Vassili approuva une fois de plus. C’était plus facile que ce qu’il avait cru.
– Exactement, vous le voyez mal dans l’isolement qui est le vôtre, mais les premières fêlures apparaissent dans les palais dorés du califat. Des lézardes minuscules et invisibles, certes, mais qui existent néanmoins. Il vit les yeux de ses acolytes briller. Mais le mouvement qui s’initie, navré de devoir vous attrister, peut prendre des décennies, voire des siècles. Cependant, nous devons tirer à profit le temps qui nous est offert. Avant cela, il faut s’assurer d’en gagner suffisamment.

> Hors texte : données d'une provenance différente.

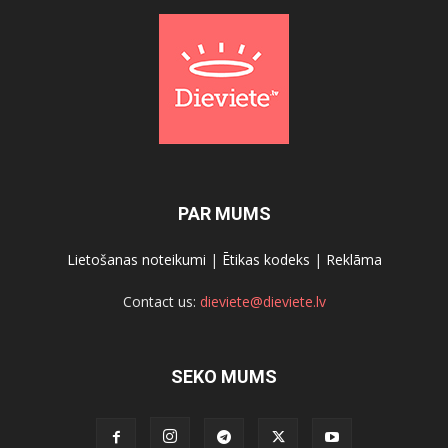
PAR MUMS
Lietošanas noteikumi
|
Ētikas kodeks
|
Reklāma
Contact us:
dieviete@dieviete.lv
SEKO MUMS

Élie prit la parole, visiblement il ne décolérait pas.
– Si je comprends bien, commandant, vous voulez préserver le pouvoir qui nous humilie et massacre nos frères depuis des années. Vous voulez que les exécutions massives, les humiliations, la faim et l’indigence soient un joug que nous devrions nous astreindre à porter !

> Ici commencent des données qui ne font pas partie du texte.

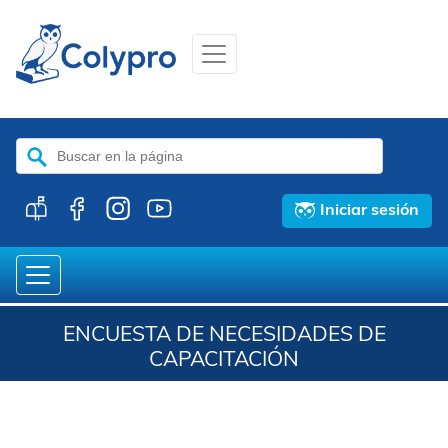
Buscar:
Iniciar sesión
ENCUESTA DE NECESIDADES DE
CAPACITACIÓN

– Oui, si c’est le prix de notre liberté et la chance de l’affaiblir, répliqua Françoise, qui s’était levée. Je vous rejoins sur la forme, Élie, penser que nous servons les desseins de Yacine me révulse, mais si c’est là le tribut de notre survie, je suis prête à des compromis bien pires.
Le Russe inclina la tête avec politesse.
– Vous parliez de failles qui apparaîtraient chez l’ennemi, auxquelles faisiez-vous allusion, colonel ?
Charbel avait repris la parole et tentait de prendre de la hauteur, fidèle à son rôle. Ce maintien de la forme était tout ce qu’ils avaient et il y tenait.